The next round for INCITE competition will be announced this summer. Expansion of the DOE Office of Science’s computational capabilities should approximately quadruple the 2009 INCITE award allocations to close to a billion processor hours. This opportunity, available to all on a competitive basis, will lead to scientific discovery on an unprecedented scale.
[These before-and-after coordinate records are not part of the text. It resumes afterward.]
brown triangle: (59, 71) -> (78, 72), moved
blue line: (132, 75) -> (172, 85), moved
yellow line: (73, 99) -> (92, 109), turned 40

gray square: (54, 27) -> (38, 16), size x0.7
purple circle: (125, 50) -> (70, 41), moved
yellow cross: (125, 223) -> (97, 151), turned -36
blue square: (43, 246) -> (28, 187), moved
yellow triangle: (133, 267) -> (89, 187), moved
The Vision and Supercomputers Powering
the DOE Office of Science's INCITE Program
Over the past 30 years, the Department of Energy’s (DOE) supercomputing program has played an increasingly important role in scientific research by allowing scientists to create more accurate models of complex processes, simulate problems once thought to be impossible, and to analyze the increasing amount of data generated by experiments. To help the research communities fully tap into the capabilities of current and future supercomputers, Under Secretary for Science Raymond Orbach launched the Innovative and Novel Computational Impact on Theory and Experiment (INCITE) program in 2003. The INCITE program was conceived specifically to seek out computationally intensive, large-scale research projects with the potential to significantly advance key areas in science and engineering. The program encourages proposals from universities, other research institutions and industry.
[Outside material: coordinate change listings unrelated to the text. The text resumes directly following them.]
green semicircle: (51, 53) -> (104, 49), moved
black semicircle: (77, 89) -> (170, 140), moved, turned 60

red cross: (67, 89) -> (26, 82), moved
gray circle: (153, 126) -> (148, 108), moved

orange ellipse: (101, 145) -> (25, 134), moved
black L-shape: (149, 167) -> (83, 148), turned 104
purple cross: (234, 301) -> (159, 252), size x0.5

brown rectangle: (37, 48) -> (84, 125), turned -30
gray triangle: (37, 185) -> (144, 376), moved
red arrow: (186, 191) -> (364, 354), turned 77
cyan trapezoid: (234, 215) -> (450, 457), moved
To advance scientific discovery, DOE supports a portfolio of national high performance computing facilities housing some of the most advanced supercomputers. In November 2006, five of the computers at these facilities were ranked within the top 10 on the TOP500 list of the world’s fastest supercomputers. Four of the five DOE computers on the TOP500 list support the Stockpile Stewardship Program within DOE’s National Nuclear Security Administration (NNSA). NNSA uses these classified supercomputers at Lawrence Livermore, Los Alamos and Sandia National Laboratories to assess the safety and reliability of the nation’s nuclear weapons stockpile.
But the INCITE program goes beyond providing access to supercomputers. A key aspect of the program is to connect leaders of the projects with scientific and technical staff at the computing facilities. These staff, who are often scientists with a strong interest in computing, work closely with INCITE researchers to maximize the scientific output from the computer runs.
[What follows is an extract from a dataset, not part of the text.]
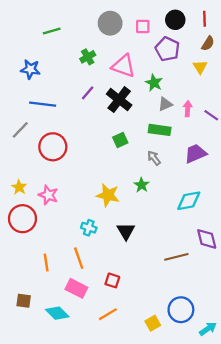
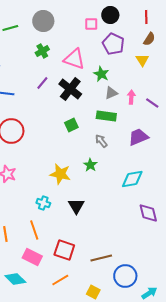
black circle: (175, 20) -> (110, 15), moved
gray circle: (110, 23) -> (43, 21), moved
brown line: (176, 257) -> (101, 258), moved
red square: (112, 280) -> (64, 250), size x1.5
yellow square: (153, 323) -> (93, 292), moved, turned -32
Since 1974, DOE’s Office of Science, the single nation’s largest supporter of basic research in the physical sciences, has provided supercomputing resources for unclassified research through the National Energy Research Scientific Computing Center (NERSC) at Lawrence Berkeley National Laboratory. During the first two years of the INCITE program, 10 percent of the resources at NERSC were allocated to INCITE awardees. However, demand for supercomputing resources far exceeded available systems and in 2003, the Office of Science identified increasing computing capability by a factor of 100 as the second priority on its Facilities of the Future list. The goal was to establish Leadership Class Computing resources to support open science. As a result of a peer-reviewed competition, the first Leadership Computing facility was established at Oak Ridge National Laboratory in 2004. A second Leadership Computing facility was established at Argonne National Laboratory in 2006. This expansion of computational resources led to a corresponding expansion of the INCITE program. In 2007, Argonne, Lawrence Berkeley, Oak Ridge and Pacific Northwest national laboratories all provided resources for the INCITE program.